Even the best wellness programs won’t deliver the results you promise and your clients expect—unless employees see their value and choose to participate in them. You can help drive stronger engagement with wellness programs by implementing a strong education and communication plan as part of the enrollment.

By implement, I really mean partner. Connect with a top benefits carrier that offers a full slate of enrollment services, including personalized benefits education and one-to-one benefits counseling. Partner with the carrier AND the employer to develop a communication campaign. Consistent wellness messaging, delivered in a variety of methods that work best for each client’s workplace, will help employees better understand the importance of wellness and how it can improve their lives—and save them money. Partner with the carrier AND the employer to develop a communication campaign.

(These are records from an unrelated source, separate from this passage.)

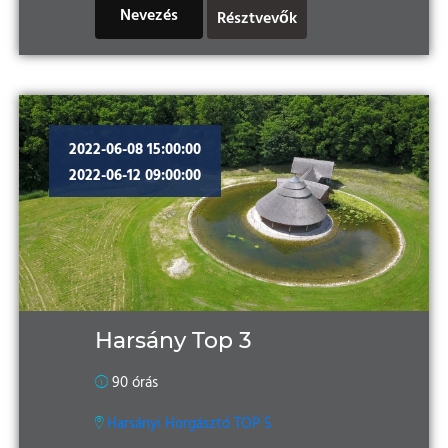
Nevezés
Résztvevők
2022-06-08 15:00:00
2022-06-12 09:00:00
Harsány Top 3
90 órás
Harsányi Horgásztó TOP 5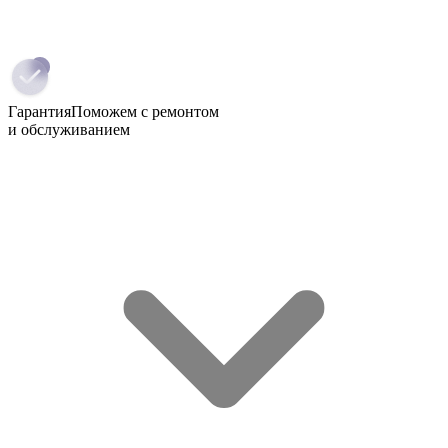
Гарантия
Поможем с ремонтом
и обслуживанием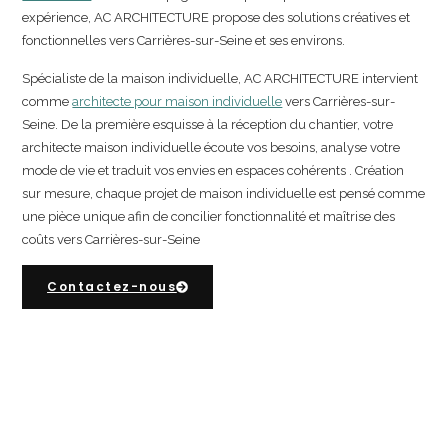
expérience, AC ARCHITECTURE propose des solutions créatives et
fonctionnelles vers Carrières-sur-Seine et ses environs.
Spécialiste de la maison individuelle, AC ARCHITECTURE intervient
comme
architecte pour maison individuelle
vers Carrières-sur-
Seine. De la première esquisse à la réception du chantier, votre
architecte maison individuelle écoute vos besoins, analyse votre
mode de vie et traduit vos envies en espaces cohérents . Création
sur mesure, chaque projet de maison individuelle est pensé comme
une pièce unique afin de concilier fonctionnalité et maîtrise des
coûts vers Carrières-sur-Seine
Contactez-nous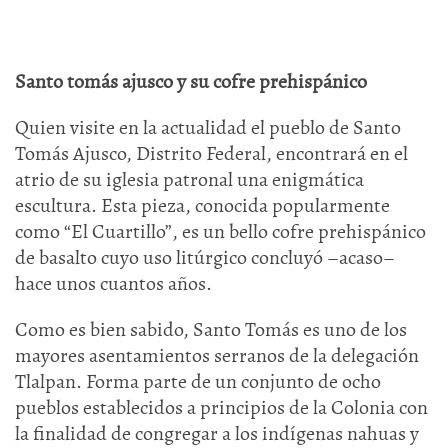
Santo tomás ajusco y su cofre prehispánico
Quien visite en la actualidad el pueblo de Santo
Tomás Ajusco, Distrito Federal, encontrará en el
atrio de su iglesia patronal una enigmática
escultura. Esta pieza, conocida popularmente
como “El Cuartillo”, es un bello cofre prehispánico
de basalto cuyo uso litúrgico concluyó –acaso–
hace unos cuantos años.
Como es bien sabido, Santo Tomás es uno de los
mayores asentamientos serranos de la delegación
Tlalpan. Forma parte de un conjunto de ocho
pueblos establecidos a principios de la Colonia con
la finalidad de congregar a los indígenas nahuas y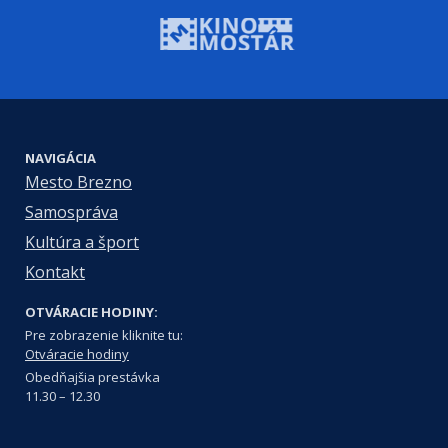
NAVIGÁCIA
Mesto Brezno
Samospráva
Kultúra a šport
Kontakt
OTVÁRACIE HODINY:
Pre zobrazenie kliknite tu:
Otváracie hodiny
Obedňajšia prestávka
11.30 – 12.30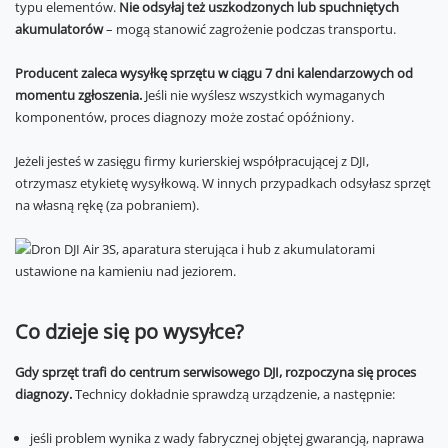
typu elementów.
Nie odsyłaj też uszkodzonych lub spuchniętych
akumulatorów
– mogą stanowić zagrożenie podczas transportu.
Producent zaleca wysyłkę sprzętu w ciągu 7 dni kalendarzowych od
momentu zgłoszenia.
Jeśli nie wyślesz wszystkich wymaganych
komponentów, proces diagnozy może zostać opóźniony.
Jeżeli jesteś w zasięgu firmy kurierskiej współpracującej z DJI,
otrzymasz etykietę wysyłkową. W innych przypadkach odsyłasz sprzęt
na własną rękę (za pobraniem).
Co dzieje się po wysyłce?
Gdy sprzęt trafi do centrum serwisowego DJI, rozpoczyna się proces
diagnozy.
Technicy dokładnie sprawdzą urządzenie, a następnie:
jeśli problem wynika z wady fabrycznej objętej gwarancją, naprawa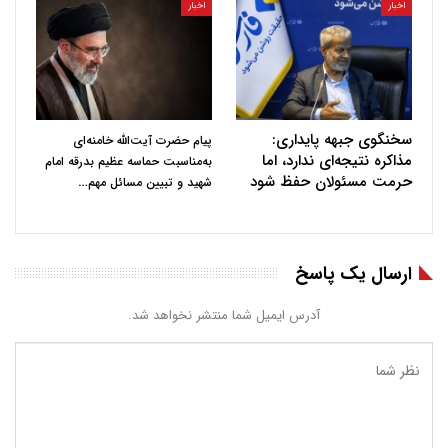
اخبار
اخبار
سخنگوی جبهه پایداری:
پیام حضرت آیت‌الله خامنه‌ای
مذاکره نتیجه‌ای ندارد، اما
به‌مناسبت حماسه عظیم بدرقه امام
حرمت مسئولان حفظ شود
…
شهید و تبیین مسائل مهم
ارسال یک پاسخ
آدرس ایمیل شما منتشر نخواهد شد.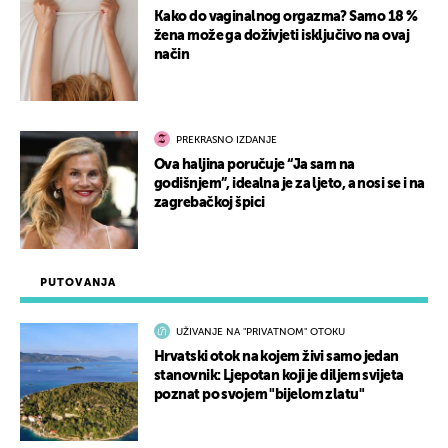
Kako do vaginalnog orgazma? Samo 18 %
žena može ga doživjeti isključivo na ovaj
način
PREKRASNO IZDANJE
Ova haljina poručuje “Ja sam na
godišnjem”, idealna je za ljeto, a nosi se i na
zagrebačkoj špici
PUTOVANJA
UŽIVANJE NA "PRIVATNOM" OTOKU
Hrvatski otok na kojem živi samo jedan
stanovnik: Ljepotan koji je diljem svijeta
poznat po svojem "bijelom zlatu"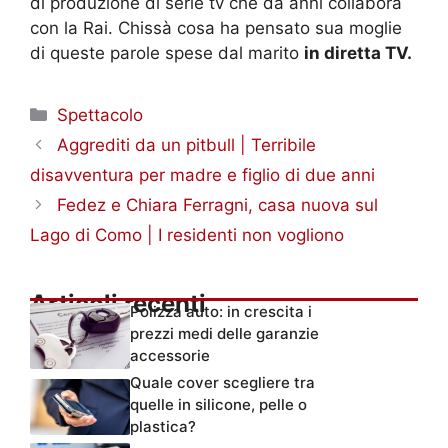
di produzione di serie tv che da anni collabora
con la Rai. Chissà cosa ha pensato sua moglie
di queste parole spese dal marito
in diretta TV.
Categorie
Spettacolo
Aggrediti da un pitbull | Terribile
disavventura per madre e figlio di due anni
Fedez e Chiara Ferragni, casa nuova sul
Lago di Como | I residenti non vogliono
Articoli recenti
Polizza auto: in crescita i
prezzi medi delle garanzie
accessorie
Quale cover scegliere tra
quelle in silicone, pelle o
plastica?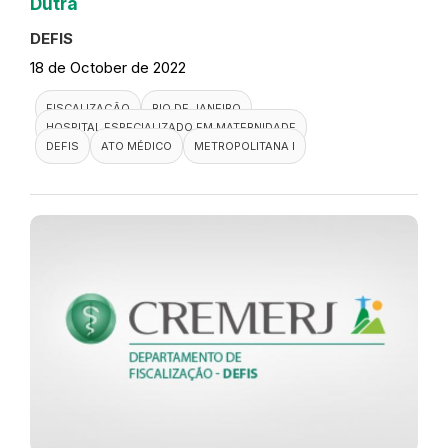
Dutra
DEFIS
18 de October de 2022
FISCALIZAÇÃO
RIO DE JANEIRO
HOSPITAL ESPECIALIZADO EM MATERNIDADE
DEFIS
ATO MÉDICO
METROPOLITANA I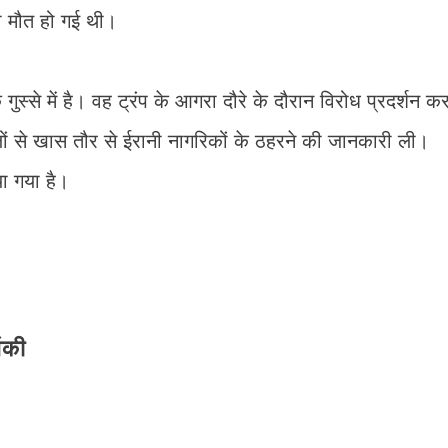
ी मौत हो गई थी।
स्से में है। वह ट्रंप के आगरा दौरे के दौरान विरोध प्रदर्शन क
लों से खास तौर से ईरानी नागरिकों के ठहरने की जानकारी ली।
ा गया है।
तंकी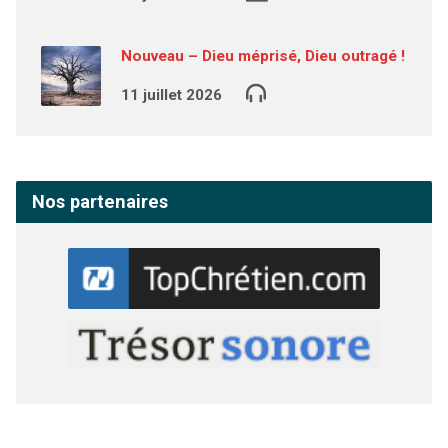
Nouveau – Dieu méprisé, Dieu outragé !
11 juillet 2026
Nos partenaires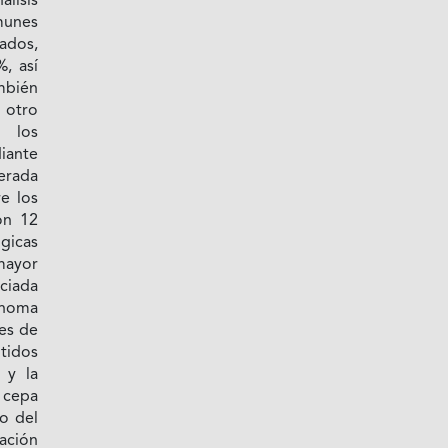
lisis
munes
zados,
%, así
mbién
 otro
 los
ante
erada
re los
on 12
gicas
mayor
nciada
noma
es de
ótidos
 y la
 cepa
o del
ación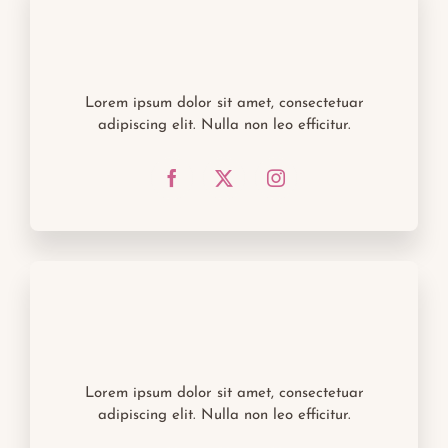
Lorem ipsum dolor sit amet, consectetuar
adipiscing elit. Nulla non leo efficitur.
Lorem ipsum dolor sit amet, consectetuar
adipiscing elit. Nulla non leo efficitur.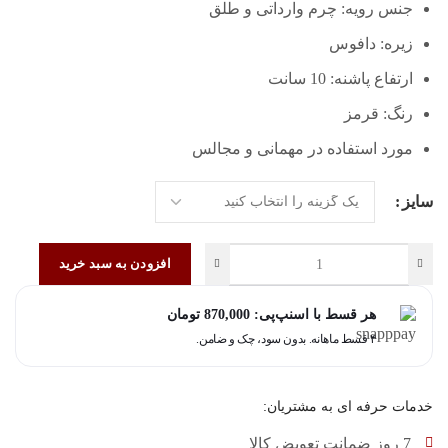
جنس رویه: چرم وارداتی و طلق
زیره: دافوس
ارتفاع پاشنه: 10 سانت
رنگ: قرمز
مورد استفاده در مهمانی و مجالس
سایز
افزودن به سبد خرید
هر قسط با اسنپ‌پی:
870,000
تومان
۴ قسط ماهانه. بدون سود، چک و ضامن.
خدمات حرفه ای به مشتریان:
7 روز ضمانت تعویض کالا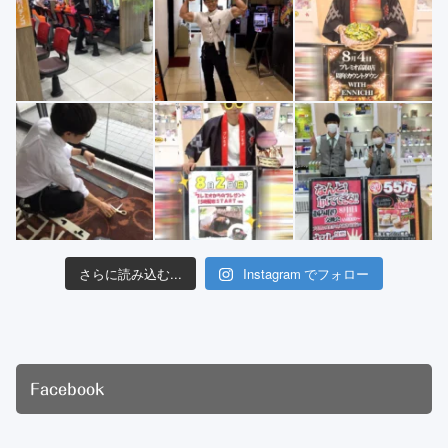
さらに読み込む...
Instagram でフォロー
Facebook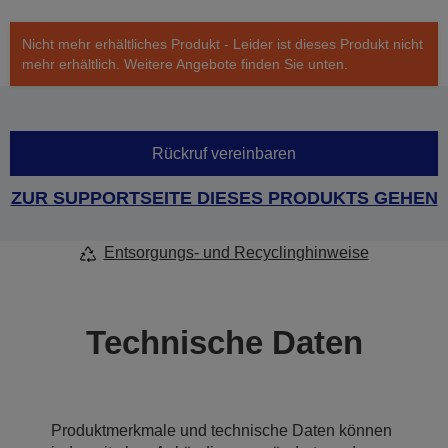
Nicht mehr erhältliches Produkt - Leider ist dieses Produkt nicht
mehr erhältlich. Weitere Angebote finden Sie unten.
Rückruf vereinbaren
ZUR SUPPORTSEITE DIESES PRODUKTS GEHEN
Entsorgungs- und Recyclinghinweise
Technische Daten
Produktmerkmale und technische Daten können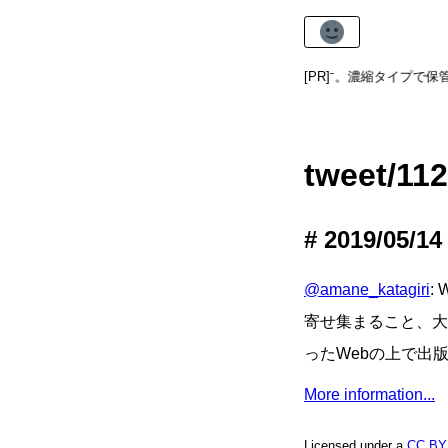
寒い夜には
かたねりあま酒
がおすすめです。濃縮タイプで保管
[PR]
tweet/11
2019/05/14
@amane_katagiri
:
寄せ集まること、大
ったWebの上で出
More information...
Licensed under a
CC BY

Many top carriers have templates that can be branded for your particular clients, and can include incentives to get employees to take action. If no communication materials exist, your partners may be open to the idea of developing these in a creative but cost-effective way.

Wellness programs are nothing to stress over. You can create stronger client relationships and expand your business by bringing these solutions to your clients of all sizes. Encouraging them to take advantage of easily available wellness programs and services can help them save money and create a happier, more productive workforce.